What the task requires
For the entries below, state how many lines contain the word "skills" and add nothing else.

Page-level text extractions
---*---
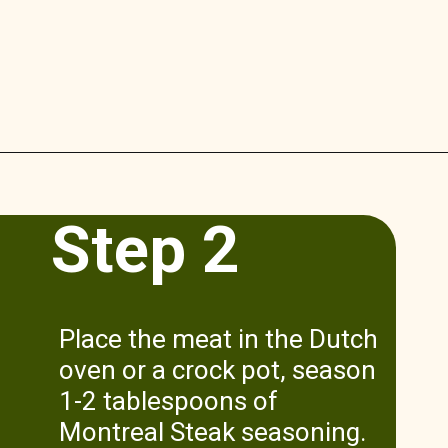
Opening
https://www.munchkintime.com/3-ingredient-pot-roast-recipe/
Step 2
Place the meat in the Dutch
oven or a crock pot, season
1-2 tablespoons of
Montreal Steak seasoning.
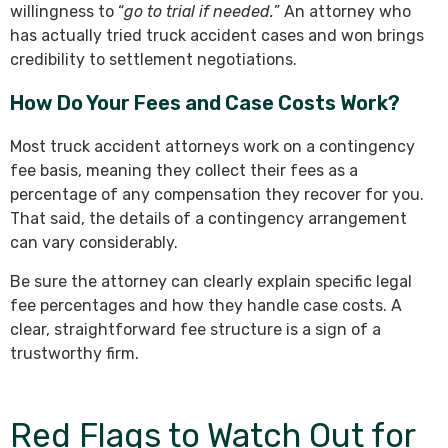
willingness to “
go to trial if needed.
” An attorney who
has actually tried truck accident cases and won brings
credibility to settlement negotiations.
How Do Your Fees and Case Costs Work?
Most truck accident attorneys work on a contingency
fee basis, meaning they collect their fees as a
percentage of any compensation they recover for you.
That said, the details of a contingency arrangement
can vary considerably.
Be sure the attorney can clearly explain specific legal
fee percentages and how they handle case costs. A
clear, straightforward fee structure is a sign of a
trustworthy firm.
Red Flags to Watch Out for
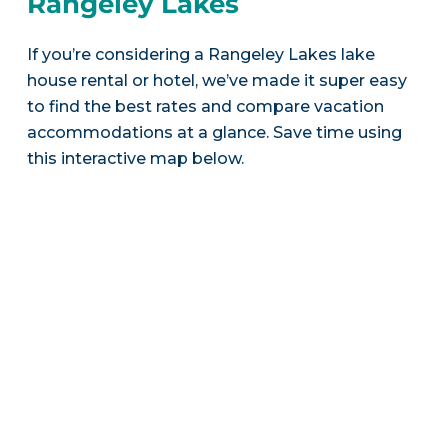
Rangeley Lakes
If you’re considering a Rangeley Lakes lake
house rental or hotel, we’ve made it super easy
to find the best rates and compare vacation
accommodations at a glance. Save time using
this interactive map below.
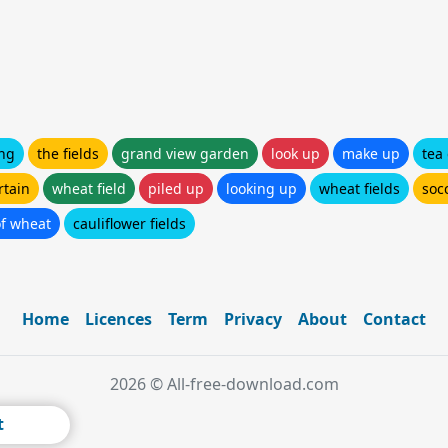
ng
the fields
grand view garden
look up
make up
tea
rtain
wheat field
piled up
looking up
wheat fields
socc
of wheat
cauliflower fields
Home
Licences
Term
Privacy
About
Contact
2026 © All-free-download.com
t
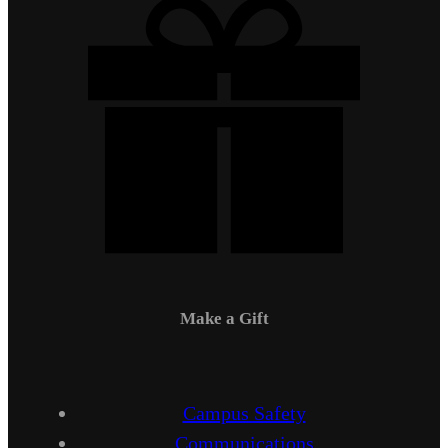
Make a Gift
Campus Safety
Communications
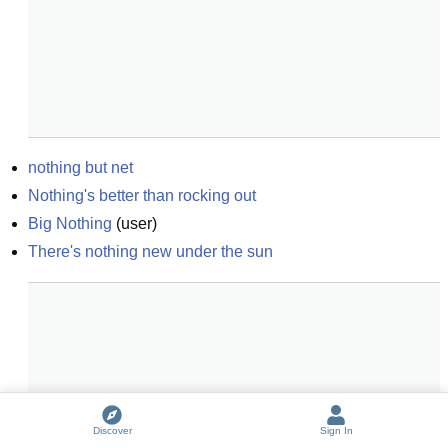
nothing but net
Nothing's better than rocking out
Big Nothing
(
user
)
There's nothing new under the sun
Discover
Sign In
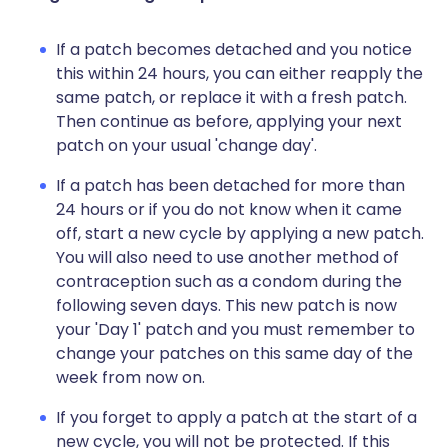
If a patch becomes detached and you notice
this within 24 hours, you can either reapply the
same patch, or replace it with a fresh patch.
Then continue as before, applying your next
patch on your usual 'change day'.
If a patch has been detached for more than
24 hours or if you do not know when it came
off, start a new cycle by applying a new patch.
You will also need to use another method of
contraception such as a condom during the
following seven days. This new patch is now
your 'Day 1' patch and you must remember to
change your patches on this same day of the
week from now on.
If you forget to apply a patch at the start of a
new cycle, you will not be protected. If this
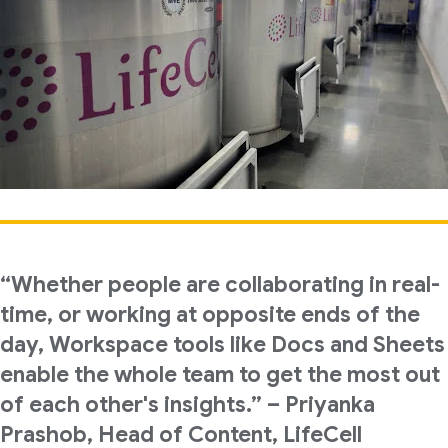
“Whether people are collaborating in real-
time, or working at opposite ends of the
day, Workspace tools like Docs and Sheets
enable the whole team to get the most out
of each other's insights.” – Priyanka
Prashob, Head of Content, LifeCell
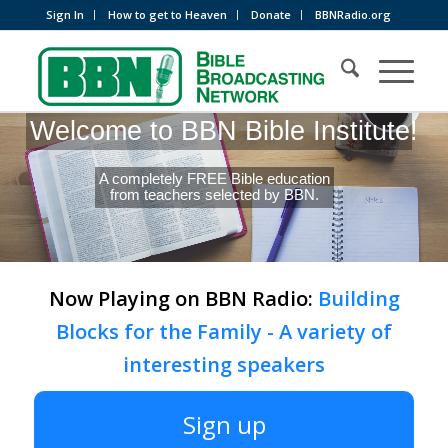
Sign In
How to get to Heaven
Donate
BBNRadio.org
Welcome to BBN Bible Institute!
A completely FREE Bible education
from teachers selected by BBN.
Now Playing on BBN Radio:
Building
Blocks for the Family - A variety of
interesting speakers
Sign up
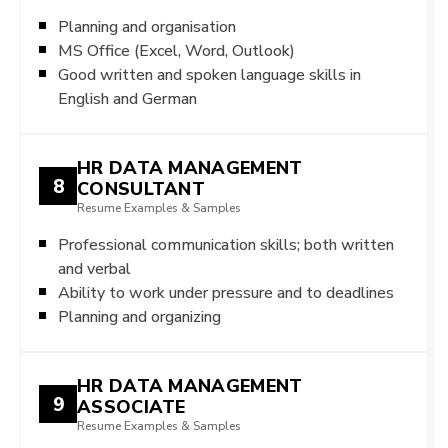
Planning and organisation
MS Office (Excel, Word, Outlook)
Good written and spoken language skills in
English and German
HR DATA MANAGEMENT
8
CONSULTANT
Resume Examples & Samples
Professional communication skills; both written
and verbal
Ability to work under pressure and to deadlines
Planning and organizing
HR DATA MANAGEMENT
9
ASSOCIATE
Resume Examples & Samples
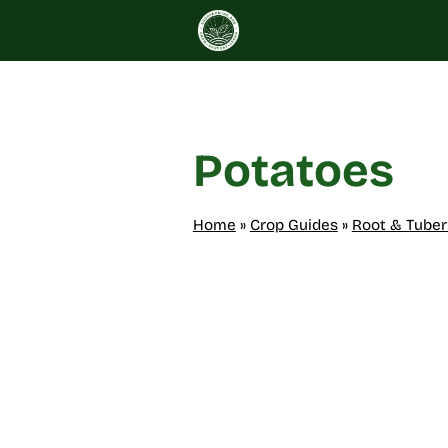
Skip
to
content
Potatoes
Home
»
Crop Guides
»
Root & Tuber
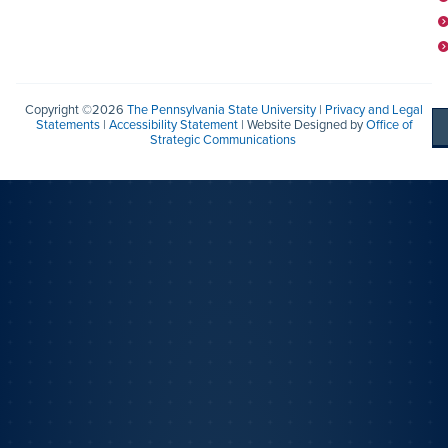
Copyright ©2026
The Pennsylvania State University
|
Privacy and Legal
Statements
|
Accessibility Statement
| Website Designed by
Office of
Strategic Communications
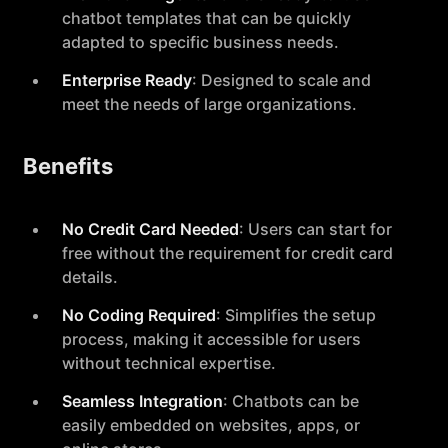
chatbot templates that can be quickly
adapted to specific business needs.
Enterprise Ready
: Designed to scale and
meet the needs of large organizations.
Benefits
No Credit Card Needed
: Users can start for
free without the requirement for credit card
details.
No Coding Required
: Simplifies the setup
process, making it accessible for users
without technical expertise.
Seamless Integration
: Chatbots can be
easily embedded on websites, apps, or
---*---
Written answer
2